Der Abend versammelt Choreografien aus 25 Jahren, darunter Schlüsselwerke wie „Piano Phase“ und „Drumming“, und verfolgt damit den Weg von Anne Teresa de Keersmaeker – von den streng minimalistischen Anfängen zu den komplexen Tanz-Fugen mit ihrer mathematisch ausgetüftelten Organisation von Zeit und Raum. Der hellwache Tanz kreist um das Verschiedene im Gleichen und das Gleiche im Verschiedenen und entfaltet zuweilen einen hypnotischen Sog. Cynthia Loemij ist die herausragende Interpretin des Abends – sie sieht aus wie die junge Anne Teresa und verbindet wilde Tanzlust mit ausgefuchstem Formgefühl.

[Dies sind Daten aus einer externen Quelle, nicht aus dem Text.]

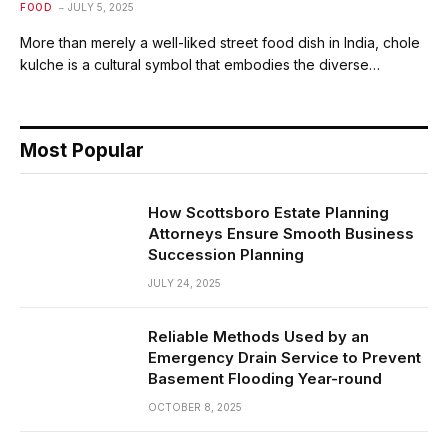
FOOD
JULY 5, 2025
More than merely a well-liked street food dish in India, chole
kulche is a cultural symbol that embodies the diverse…
Most Popular
How Scottsboro Estate Planning
Attorneys Ensure Smooth Business
Succession Planning
JULY 24, 2025
Reliable Methods Used by an
Emergency Drain Service to Prevent
Basement Flooding Year-round
OCTOBER 8, 2025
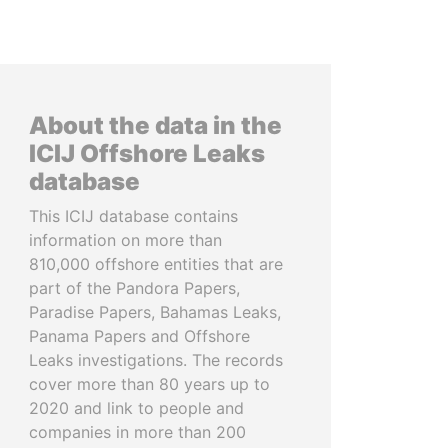
About the data in the
ICIJ Offshore Leaks
database
This ICIJ database contains
information on more than
810,000 offshore entities that are
part of the Pandora Papers,
Paradise Papers, Bahamas Leaks,
Panama Papers and Offshore
Leaks investigations. The records
cover more than 80 years up to
2020 and link to people and
companies in more than 200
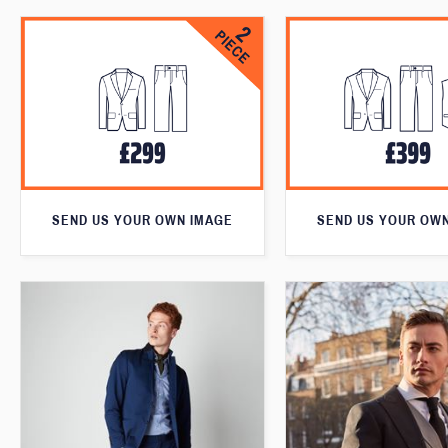
SEND US YOUR OWN IMAGE
SEND US YOUR OW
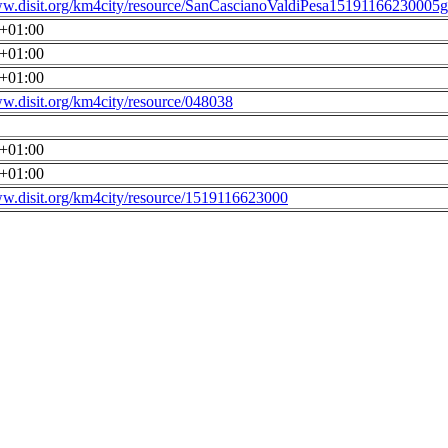
ww.disit.org/km4city/resource/SanCascianoValdiPesa15191166230005g
0+01:00
0+01:00
0+01:00
ww.disit.org/km4city/resource/048038
0+01:00
0+01:00
ww.disit.org/km4city/resource/1519116623000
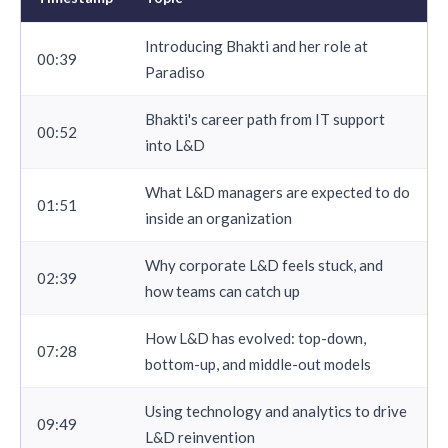
Introducing Bhakti and her role at
00:39
Paradiso
Bhakti's career path from IT support
00:52
into L&D
What L&D managers are expected to do
01:51
inside an organization
Why corporate L&D feels stuck, and
02:39
how teams can catch up
How L&D has evolved: top-down,
07:28
bottom-up, and middle-out models
Using technology and analytics to drive
09:49
L&D reinvention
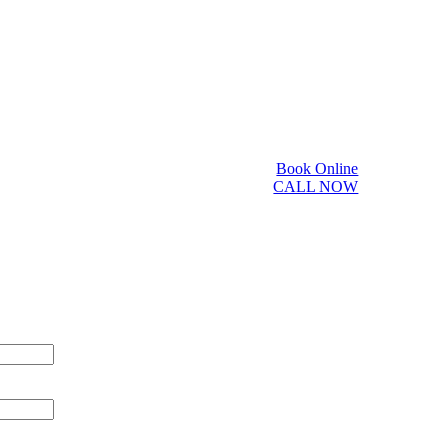
Book Online
CALL NOW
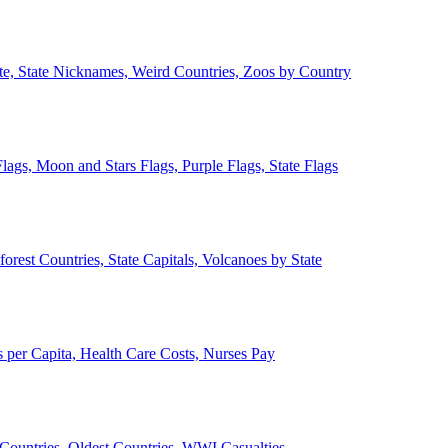
ate, State Nicknames, Weird Countries, Zoos by Country
lags, Moon and Stars Flags, Purple Flags, State Flags
forest Countries, State Capitals, Volcanoes by State
 per Capita, Health Care Costs, Nurses Pay
Countries, Oldest Countries, WWI Casualties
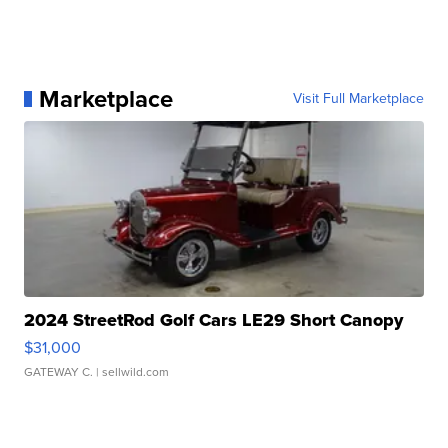
Marketplace
Visit Full Marketplace
2024 StreetRod Golf Cars LE29 Short Canopy
$31,000
GATEWAY C.
| sellwild.com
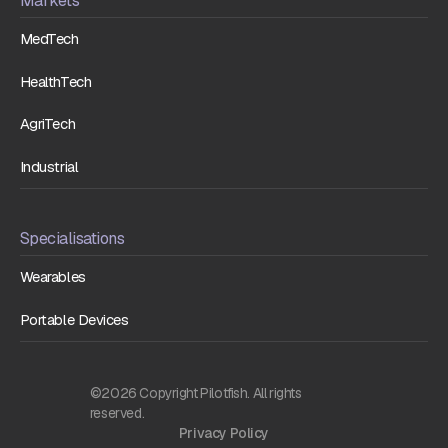
Markets
MedTech
HealthTech
AgriTech
Industrial
Specialisations
Wearables
Portable Devices
©2026 Copyright Pilotfish. All rights
reserved.
Privacy Policy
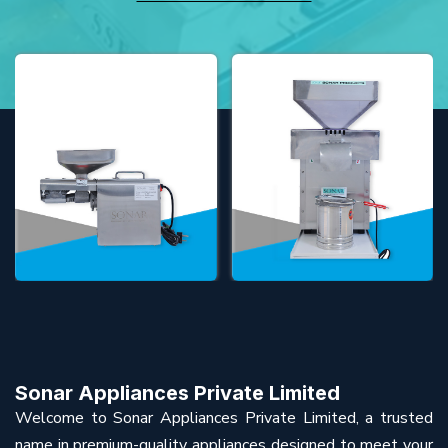
Sonar Appliances Private Limited
Welcome to Sonar Appliances Private Limited, a trusted
name in premium-quality appliances designed to meet your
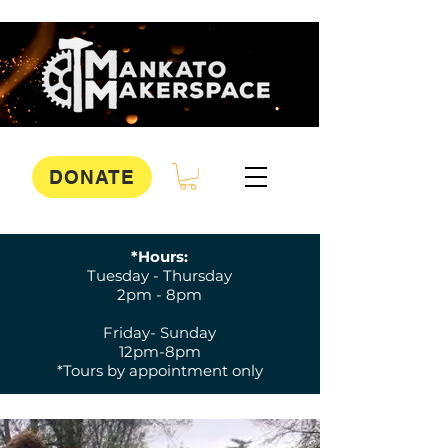
DONATE
*Hours:
Tuesday - Thursday
2pm - 8pm
Friday- Sunday
12pm-8pm
*Tours by appointment only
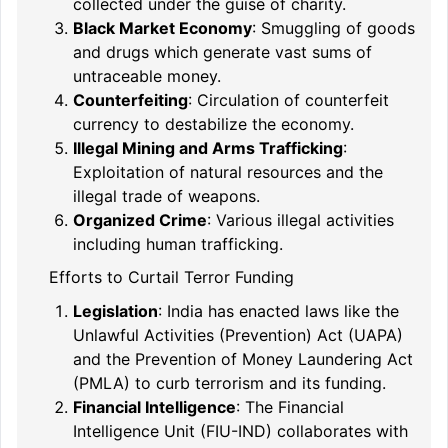
collected under the guise of charity.
Black Market Economy
: Smuggling of goods
and drugs which generate vast sums of
untraceable money.
Counterfeiting
: Circulation of counterfeit
currency to destabilize the economy.
Illegal Mining and Arms Trafficking
:
Exploitation of natural resources and the
illegal trade of weapons.
Organized Crime
: Various illegal activities
including human trafficking.
Efforts to Curtail Terror Funding
Legislation
: India has enacted laws like the
Unlawful Activities (Prevention) Act (UAPA)
and the Prevention of Money Laundering Act
(PMLA) to curb terrorism and its funding.
Financial Intelligence
: The Financial
Intelligence Unit (FIU-IND) collaborates with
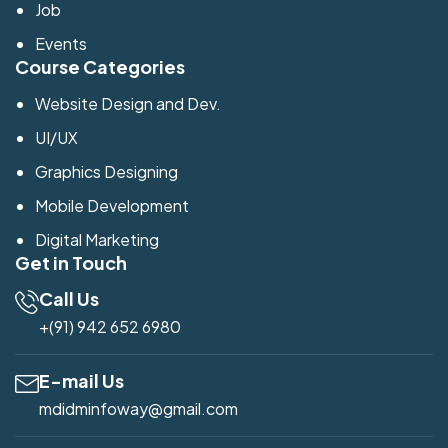
Job
Events
Course Categories
Website Design and Dev.
UI/UX
Graphics Designing
Mobile Development
Digital Marketing
Get in Touch
Call Us
+(91) 942 652 6980
E-mail Us
mdidminfoway@gmail.com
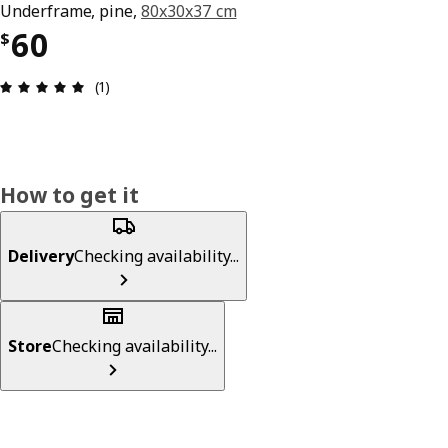
Underframe, pine,
80x30x37 cm
Price $ 60
60
$
Review: 5 out of 5 stars. Total reviews: 1
(1)
How to get it
Delivery
Checking availability...
Store
Checking availability...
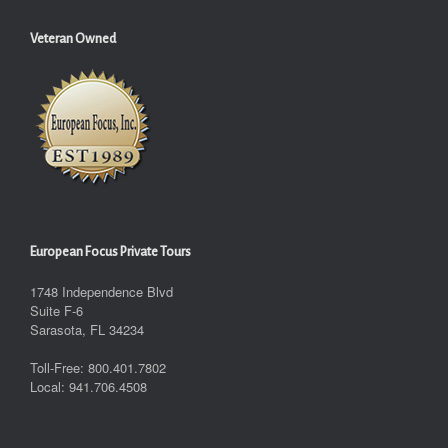
Veteran Owned
European Focus Private Tours
1748 Independence Blvd
Suite F-6
Sarasota, FL 34234
Toll-Free: 800.401.7802
Local: 941.706.4508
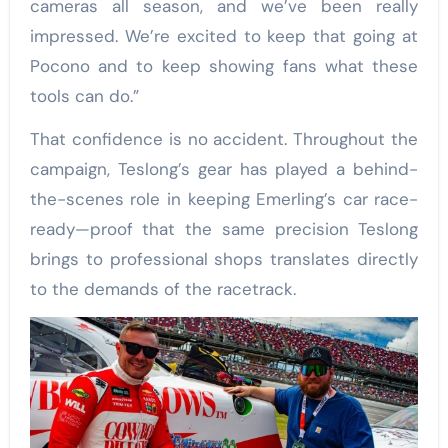
cameras all season, and we’ve been really
impressed. We’re excited to keep that going at
Pocono and to keep showing fans what these
tools can do.”
That confidence is no accident. Throughout the
campaign, Teslong’s gear has played a behind-
the-scenes role in keeping Emerling’s car race-
ready—proof that the same precision Teslong
brings to professional shops translates directly
to the demands of the racetrack.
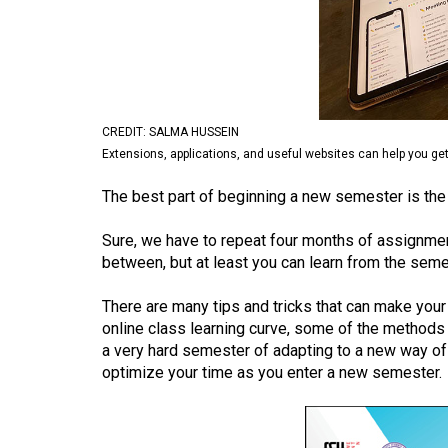
Volume
53
(2020/21)
Volume
CREDIT: SALMA HUSSEIN
52
Extensions, applications, and useful websites can help you ge
(2019/20)
The best part of beginning a new semester is the f
Volume
Sure, we have to repeat four months of assignmen
51
between, but at least you can learn from the seme
(2018/19)
There are many tips and tricks that can make your
Volume
online class learning curve, some of the methods 
50
a very hard semester of adapting to a new way of 
(2017/18)
optimize your time as you enter a new semester.
Volume
49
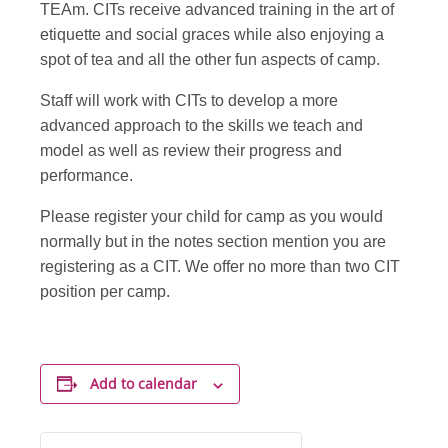
TEAm. CITs receive advanced training in the art of
etiquette and social graces while also enjoying a
spot of tea and all the other fun aspects of camp.
Staff will work with CITs to develop a more
advanced approach to the skills we teach and
model as well as review their progress and
performance.
Please register your child for camp as you would
normally but in the notes section mention you are
registering as a CIT. We offer no more than two CIT
position per camp.
Add to calendar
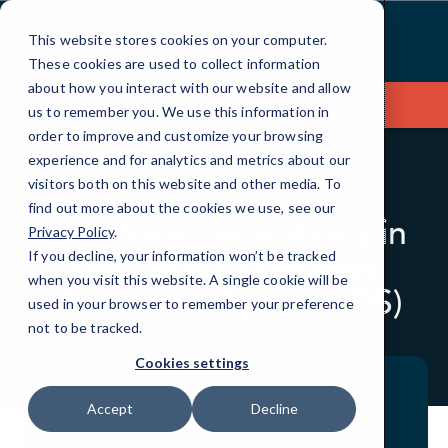
Skip
to
This website stores cookies on your computer.
Content
These cookies are used to collect information
about how you interact with our website and allow
Contact Us
us to remember you. We use this information in
order to improve and customize your browsing
experience and for analytics and metrics about our
visitors both on this website and other media. To
BLOG
QUICKTIPS
find out more about the cookies we use, see our
Five Nice Innovations in
Privacy Policy
.
the Latest Windows
If you decline, your information won’t be tracked
when you visit this website. A single cookie will be
Operating System (OS)
used in your browser to remember your preference
not to be tracked.
Cookies settings
Accept
Decline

Zur Speerspitze der Avantgarde in den Achtzigern gehörten auch LaLaLa Human Steps aus Kanada. Ein aberwitziges Tempo und eine atemberaubende Virtuosität sind das Markenzeichen der kanadischen Supergroup. Für seine neue Produktion „Amjad“ lässt Édouard Lock sich von „Schwanensee“ und „Dornröschen“, den Ikonen des klassisch-romantischen Balletts, inspirieren. Die Komposition von Gavin Bryars greift geschickt Motive von Tschaikowsky auf und verfremdet diese. Dabei zielt „Amjad“ eher auf Dekonstruktion.

Über die Bühne im Festspielhaus flattern unerlöste schwarze Schwäne, die sich in mondsüchtigen Ritualen verausgaben. Spätere Paarung ausgeschlossen.

Bei Lock wurde schon immer über die Geschlechtergrenzen hinweggetanzt. Hier sind es die Männer, die eine sexuelle Ambiguität verkörpern. Ihre expressiven, exzentrischen Bewegungen künden von einer schmerzlichen Zerrissenheit. Sie beten nicht einfach die Ballerinen an, sie spiegeln sie auch, versuchen den Flügelschlag ihrer Arme zu imitieren – doch die Schwan-Werdung verwehrt ihnen Lock. Einer seiner exzellenten Tänzer tanzt am Ende à la pointe, dieser androgyne Prinz ist überhaupt eine der Attraktionen von „Amjad“. Hier kreuzen sich zwar hetero- und homosexuelles Begehren, doch in diesem Schizo-Ballett gibt es keine Erfüllung. „Amjad“ gleicht eher einem Delirium.

Die furiosen Pas de deux gleichen dann einem rabiaten Powerplay – die Tänzer meistern sie mit unglaublicher Bravour. Doch der Tanz tritt bei aller Raserei auf der Stelle. Und die Video-Projektionen, die wie Monde über der Szene schweben, tendieren zum schrecklichen Kitsch. Amjad übrigens ist arabisch und bedeutet so viel wie Erleuchtung. Die bleibt Lock an diesem Abend schuldig. Seine choreografischen Obsessionen laufen ins Leere.

„Amjad“ von LaLaLa Human Steps noch einmal heute, 20 Uhr, im Haus der Berliner Festspiele.